*** Opening SOURCE DATA ***

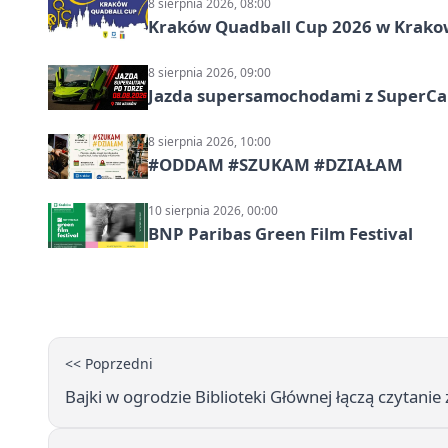
8 sierpnia 2026, 08:00
Kraków Quadball Cup 2026 w Krakowi
8 sierpnia 2026, 09:00
Jazda supersamochodami z SuperCar
8 sierpnia 2026, 10:00
#ODDAM #SZUKAM #DZIAŁAM
10 sierpnia 2026, 00:00
BNP Paribas Green Film Festival
<< Poprzedni
Bajki w ogrodzie Biblioteki Głównej łączą czytani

*** Closing SOURCE DATA ***

▶ _WORK TO BE COMPLETED_
All that the answer may hold is the lines from the one with "#ODDAM #SZUKAM #DZIAŁAM" through the end of the data, set down exactly as they appear.

▶ _TASK RESULT_
#ODDAM #SZUKAM #DZIAŁAM
10 sierpnia 2026, 00:00
BNP Paribas Green Film Festival
<< Poprzedni
Bajki w ogrodzie Biblioteki Głównej łączą czytani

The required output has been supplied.